#25307 closed Bug (fixed)
Cannot use .annotate with conditional expressions
| Reported by: | Jared Proffitt | Owned by: | nobody |
|---|---|---|---|
| Component: | Database layer (models, ORM) | Version: | dev |
| Severity: | Normal | Keywords: | |
| Cc: | josh.smeaton@…, matt@…, Simon Charette, newport.travis@… | Triage Stage: | Ready for checkin |
| Has patch: | yes | Needs documentation: | no |
| Needs tests: | no | Patch needs improvement: | yes |
| Easy pickings: | no | UI/UX: | no |
Description
I am trying to create a query that first annotates a Count, then aggregates some Sums together using Case objects. If I do the query without the annotate, everything is fine. If I do the query without any Case objects in the aggregate, everything is fine. But when they are both present I get this error:
'WhereNode' object has no attribute 'get_source_expressions'
My query is something like this:
counts = models.Package.objects.annotate(
used_count=Count('projects')
).distinct().aggregate(
no_parent=Sum(Case(
When(parent_id__isnull=True, then=1),
default=0,
output_field=IntegerField()
))
)
I would like to eventually add the used_count value in the aggregate, but this itself won't even run.
Change History (23)
comment:1 by , 10 years ago
comment:2 by , 10 years ago
I have the same issue, here is enough code to reproduce the issue.
# In models.py
from django.db import models
class DateModel(models.Model):
date1 = models.DateTimeField()
date2 = models.DateTimeField()
# elsewhere
from django.db.models import Q, Case, When
from django.db.models.functions import Coalesce
from datetime import date
annotate = {'date': Coalesce('date1', 'date2')}
dms = DateModel.objects.annotate(**annotation)
aggregation = {
'count_recent': Count(Case(When(Q(date__gte=date(year=2015, month=1, day=1)))))
}
dms = dms.aggregate(**aggregation)
AttributeError: 'WhereNode' object has no attribute 'get_source_expressions'
comment:3 by , 10 years ago
| Cc: | added |
|---|---|
| Triage Stage: | Unreviewed → Accepted |
| Version: | 1.8 → master |
comment:5 by , 10 years ago
Please correct me if I'm wrong, but it seems as if the issue lies with the django.db.models.expressions.When class, in that the condition attribute is supposed to be a django.db.models.Q object and yet the get_source_epxressions() and set_source_expressions() methods are treating the condition attribute as an django.db.models.expressions.Expression, when it most certainly is not.

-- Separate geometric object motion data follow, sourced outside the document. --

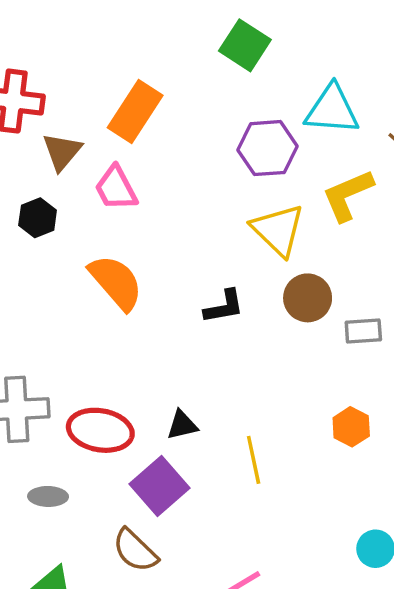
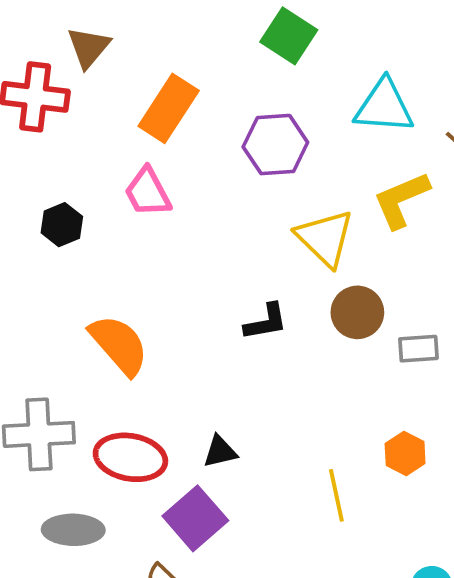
purple hexagon: (268, 148) -> (275, 145), moved
brown triangle: (62, 152) -> (88, 47), moved
orange semicircle: (116, 282) -> (119, 345), moved
yellow line: (254, 460) -> (336, 495), moved
gray ellipse: (48, 496) -> (73, 530), size x1.4

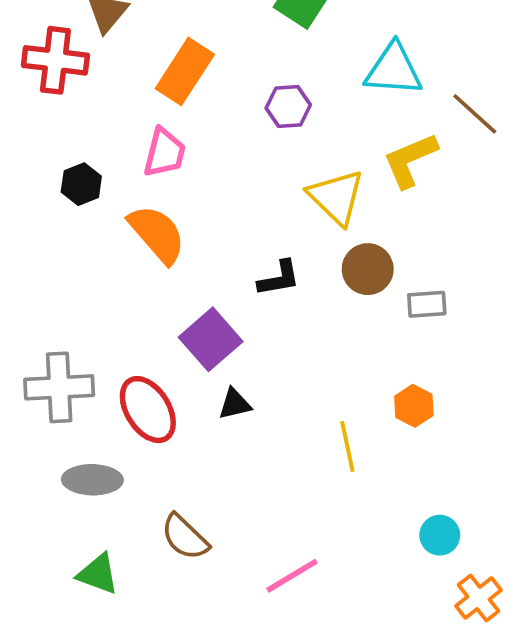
purple hexagon: (275, 145) -> (288, 107), size x0.7
pink trapezoid: (148, 192) -> (164, 153), turned -138
orange semicircle: (119, 345) -> (157, 234), moved
red ellipse: (130, 457) -> (148, 410), turned 48
purple square: (195, 518) -> (211, 339), moved

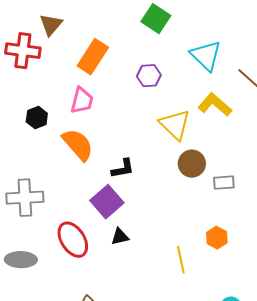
cyan triangle: (394, 70) -> (206, 56), turned 40
yellow L-shape: (410, 160) -> (215, 105), turned 64
black L-shape: (279, 278) -> (123, 169), moved
gray cross: (59, 387) -> (25, 198), moved
gray ellipse: (92, 480) -> (21, 260), moved

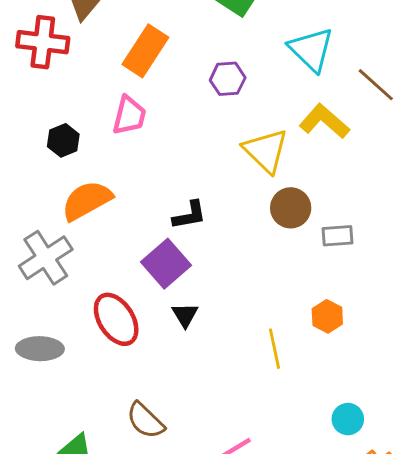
orange semicircle: (78, 145) -> (87, 201), moved, turned -78
gray cross: (25, 198) -> (46, 258), turned -30
black triangle: (120, 237) -> (185, 315), turned -48

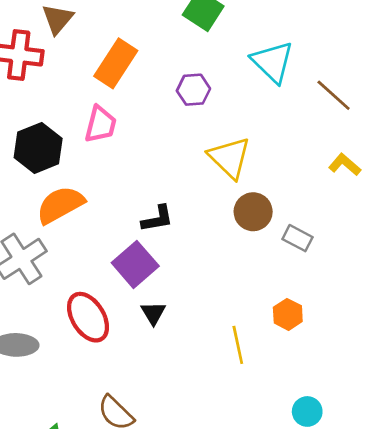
yellow L-shape: (324, 121) -> (345, 165), moved, size x0.7
black hexagon: (63, 140) -> (38, 148), size x1.6
gray rectangle: (338, 236) -> (298, 238), turned 32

This violates the API and hence client-code of the API (such as aggregation code in this case) will fail unexpectedly.
E.g.
In the example provided by @martsberger, the count_recent expression gets down to django.db.models.sql.query.Query.rewrite_cols(). That method recursively travels into the nested expressions until it hits the Q object returned by the When expression's get_source_expressions() and that's where it fails.
The problem is only triggered (during aggregation) by column rewriting, when this line evaluates to True in django.db.models.sql.query.Query.get_aggregation():
if (isinstance(self.group_by, list) or has_limit or has_existing_annotations or self.distinct):
As I said initially, I believe the root cause is the violation of the Expression API by the When subclass.

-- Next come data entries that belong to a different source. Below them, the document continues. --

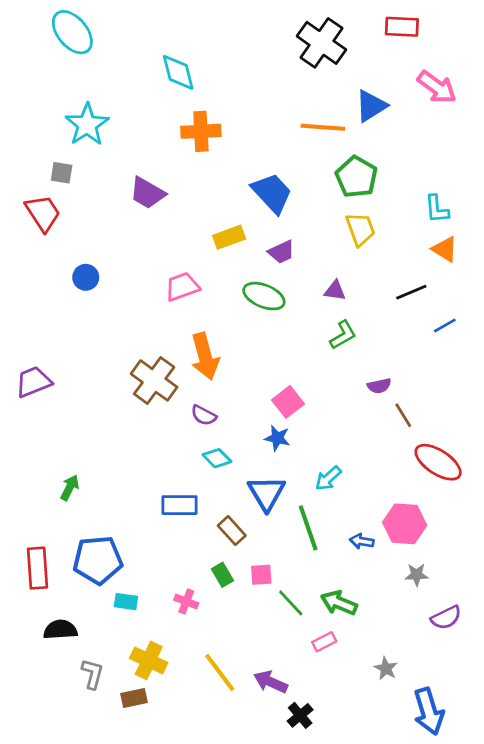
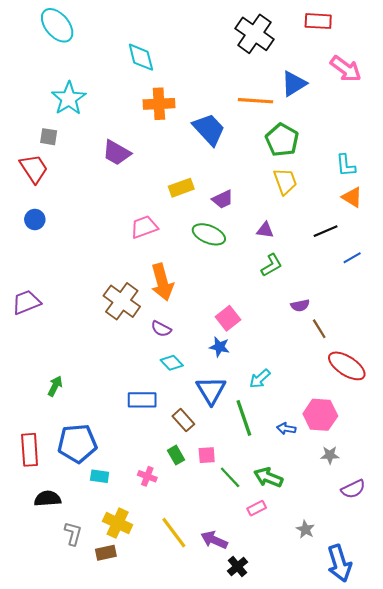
blue trapezoid: (272, 193) -> (209, 129), moved
blue circle: (86, 277) -> (35, 220), moved

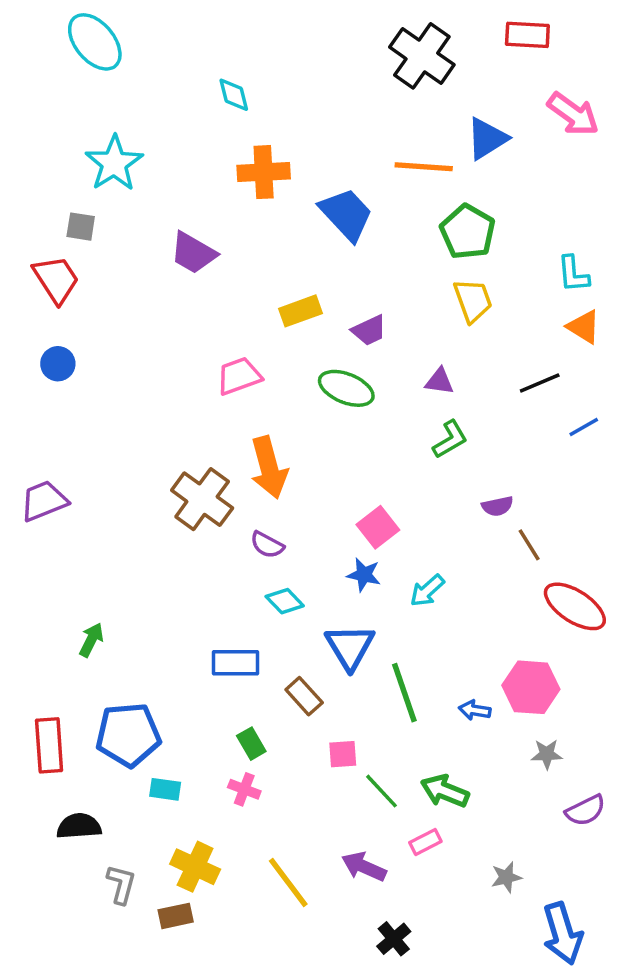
cyan diamond: (141, 57) -> (234, 95), size x0.7
cyan arrow: (260, 379) -> (427, 591), moved
green rectangle: (176, 455) -> (251, 744), moved
gray star: (305, 529) -> (506, 877), turned 30
purple arrow: (214, 540) -> (364, 867), moved

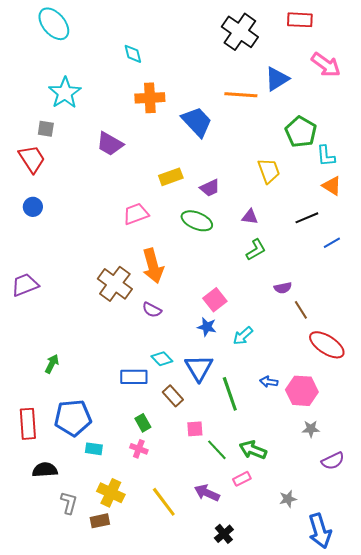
green pentagon: (468, 232) -> (301, 132), moved
cyan diamond: (285, 601) -> (162, 359), moved
blue arrow: (475, 710) -> (269, 382), moved

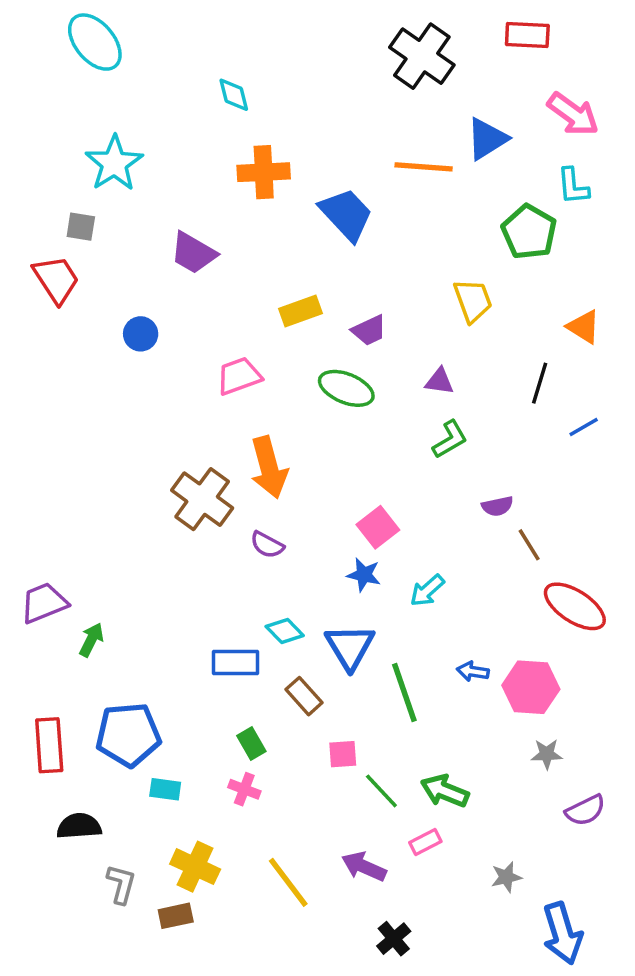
cyan L-shape: (326, 156) -> (573, 186), moved
blue circle: (33, 207) -> (141, 334), moved
black line: (307, 218) -> (540, 383), turned -50
purple trapezoid: (25, 285) -> (44, 603), moved

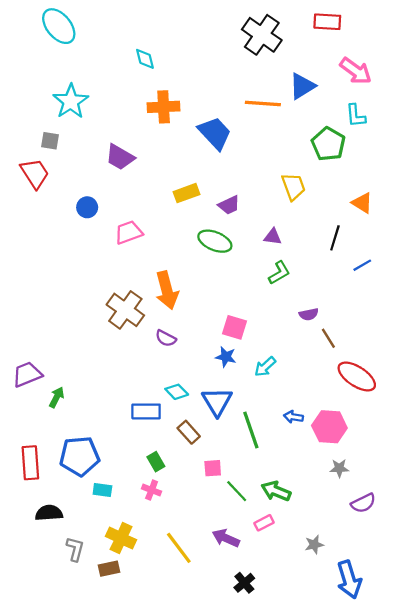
pink trapezoid: (239, 376) -> (129, 232), moved
pink square: (378, 527) -> (235, 327), turned -35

comment:6 by , 10 years ago
| Cc: | added |
|---|
comment:7 by , 10 years ago
I'm not sure when/how, but the condition attribute of the When Expression gets converted to a django.db.models.sql.where.WhereNode, so it's actually a WhereNode object that is having .get_source_expressions() called on it.
Regardless, django.db.models.expressions.When's get_source_expressions() and set_source_expressions() methods need to bridge the gap between Expressions and django.utils.tree.Nodes, in order to properly re-write the column names to the aliases from the subquery.

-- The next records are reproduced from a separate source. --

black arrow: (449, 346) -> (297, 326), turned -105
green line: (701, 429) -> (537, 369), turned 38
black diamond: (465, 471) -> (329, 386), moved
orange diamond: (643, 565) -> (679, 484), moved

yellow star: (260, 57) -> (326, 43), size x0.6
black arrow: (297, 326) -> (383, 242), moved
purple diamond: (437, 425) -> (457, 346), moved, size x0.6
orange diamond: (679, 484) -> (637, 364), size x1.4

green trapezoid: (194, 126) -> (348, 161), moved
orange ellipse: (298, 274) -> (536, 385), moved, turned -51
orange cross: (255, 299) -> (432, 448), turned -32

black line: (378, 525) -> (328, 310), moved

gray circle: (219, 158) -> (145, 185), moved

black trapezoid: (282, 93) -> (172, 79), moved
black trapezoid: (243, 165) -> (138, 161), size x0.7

I can't see a quick/easy way to do this, but as I'm not experienced in the ORM code, I could be wrong.
comment:8 by , 10 years ago
We have a couple of things that *resolve* to an expression. For example, Q() and F() objects are not expressions, but will resolve to an expression when added to a query.
If WhereNode doesn't respect the expression API, then the fix is to make WhereNodes full expressions.
comment:9 by , 10 years ago
To clarify, I think it's the django.db.models.expressions.When class (which is a subclass of Expression) that is not respecting the API, with regards to its get_source_expressions() and set_source_expressions() methods.
comment:10 by , 10 years ago
| Cc: | added |
|---|
Also just hit this when upgrading an old project using django-aggregate-if on Django 1.7 to conditional aggregation on Django 1.8.
comment:11 by , 10 years ago
From a short investigation it looks like the issue is actually caused by a combination of using distinct() and aggregate() of conditional expression.
Can the people affected confirm that removing the distinct() call from their query silence the exception?
comment:12 by , 10 years ago
That does make it break as well, but not simply just the use of distinct. If you use EITHER .distinct() OR .annotate() along with an .aggregate() that contains a conditional expression. (not sure exactly what part of the condition expression, but it must be either because of the Case() or the When().
I have made a completely useless example using the polls app in the django tutorial. I copied the polls models exactly, and created this query, which will cause the error to happen:
counts = models.Choice.objects.annotate(
used_count=Count('question')
).distinct().aggregate(
yes=Sum(Case(
When(choice_text='yes', then=F('votes')),
default=0,
output_field=IntegerField()
)),
no=Sum(Case(
When(choice_text='no', then=F('votes')),
default=0,
output_field=IntegerField()
)),
)
(Obviously, then used_count will always be 1, and its pretty pointless in this example, but you get the idea).
So if you remove the either the .annotate() OR the .distinct(), the query still breaks the same way. The presence of either one causes it to break. But if you remove BOTH, the query runs fine.
I do not know anything about the internals of the Query api, or I would help fix the problem. But it seems there is a problem when combining certain queryset methods like annotate or distinct with aggregates that have condition expressions.
I know it has to do with condition expressions, because doing the query like the following works just fine:
counts = models.Choice.objects.annotate(
used_count=Count('question')
).distinct().aggregate(
yes=Sum('votes'),
)
comment:14 by , 10 years ago
| Cc: | added |
|---|
As mentioned on the pull request, this issue seems to exist for any of the 4 cases here:
if (isinstance(self.group_by, list) or has_limit or has_existing_annotations or
self.distinct):
I was able to write unit tests for all but the isinstance(self.group_by, list) case, if someone is able to provide a test for that case I can add it to my changes.
Edit: Unit test updates on my pull request should now cover all cases, my pull request can be closed in favor of #6267
comment:16 by , 10 years ago
| Patch needs improvement: | unset |
|---|
comment:18 by , 9 years ago
| Triage Stage: | Accepted → Ready for checkin |
|---|
Any chance you could provide a regression test for Django's test suite? It's difficult to reproduce the issue without your models.